We will be using Quora question answer dataset to serve as training data for our BART Paraphrasing Model.

We also have a couple of helper functions, one to load data, and one to clean unnecessary spaces in the training data. 

In [2]:
import warnings

import pandas as pd


def load_data(
    file_path, input_text_column, target_text_column, label_column, keep_label=1
):
    df = pd.read_csv(file_path, sep="\t", error_bad_lines=False)
    df = df.loc[df[label_column] == keep_label]
    df = df.rename(
        columns={input_text_column: "input_text", target_text_column: "target_text"}
    )
    df = df[["input_text", "target_text"]]
    df["prefix"] = "paraphrase"

    return df


def clean_unnecessary_spaces(out_string):
    if not isinstance(out_string, str):
        warnings.warn(f">>> {out_string} <<< is not a string.")
        out_string = str(out_string)
    out_string = (
        out_string.replace(" .", ".")
        .replace(" ?", "?")
        .replace(" !", "!")
        .replace(" ,", ",")
        .replace(" ' ", "'")
        .replace(" n't", "n't")
        .replace(" 'm", "'m")
        .replace(" 's", "'s")
        .replace(" 've", "'ve")
        .replace(" 're", "'re")
    )
    return out_string

First, we import all the necessary stuff and set up logging.

In [3]:
import os
from datetime import datetime
import logging

import pandas as pd
from sklearn.model_selection import train_test_split
from simpletransformers.seq2seq import Seq2SeqModel, Seq2SeqArgs



logging.basicConfig(level=logging.INFO)
transformers_logger = logging.getLogger("transformers")
transformers_logger.setLevel(logging.ERROR)

Next, we load the dataset

In [4]:
# Mount Google Drive to this Notebook instance.
from google.colab import drive
drive.mount('/content/drive')

Mounted at /content/drive


In [5]:
# Google Data
train_df = pd.read_csv("/content/drive/MyDrive/TSAI_data/paws_wiki_labeled/train.tsv", sep="\t").astype(str)
eval_df = pd.read_csv("/content/drive/MyDrive/TSAI_data/paws_wiki_labeled/dev.tsv", sep="\t").astype(str)

train_df = train_df.loc[train_df["label"] == "1"]
eval_df = eval_df.loc[eval_df["label"] == "1"]

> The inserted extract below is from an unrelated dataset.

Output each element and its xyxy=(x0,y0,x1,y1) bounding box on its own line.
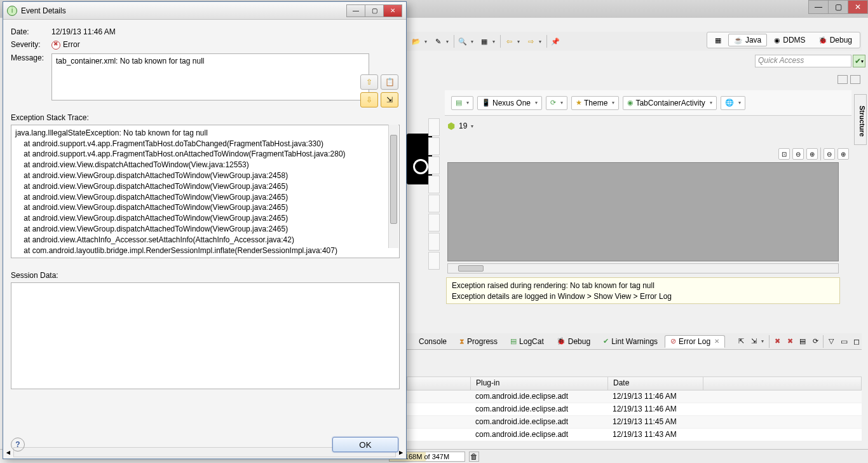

train_df = train_df.rename(
    columns={"sentence1": "input_text", "sentence2": "target_text"}
)
eval_df = eval_df.rename(
    columns={"sentence1": "input_text", "sentence2": "target_text"}
)

train_df = train_df[["input_text", "target_text"]]
eval_df = eval_df[["input_text", "target_text"]]

train_df["prefix"] = "paraphrase"
eval_df["prefix"] = "paraphrase"

# # MSRP Data
# train_df = pd.concat(
#     [
#         train_df,
#         load_data("data/msr_paraphrase_train.txt", "#1 String", "#2 String", "Quality"),
#     ]
# )
# eval_df = pd.concat(
#     [
#         eval_df,
#         load_data("data/msr_paraphrase_test.txt", "#1 String", "#2 String", "Quality"),
#     ]
# )

# # Quora Data

# # The Quora Dataset is not separated into train/test, so we do it manually the first time.
# df = load_data(
#     "data/quora_duplicate_questions.tsv", "question1", "question2", "is_duplicate"
# )
# q_train, q_test = train_test_split(df)

# q_train.to_csv("data/quora_train.tsv", sep="\t")
# q_test.to_csv("data/quora_test.tsv", sep="\t")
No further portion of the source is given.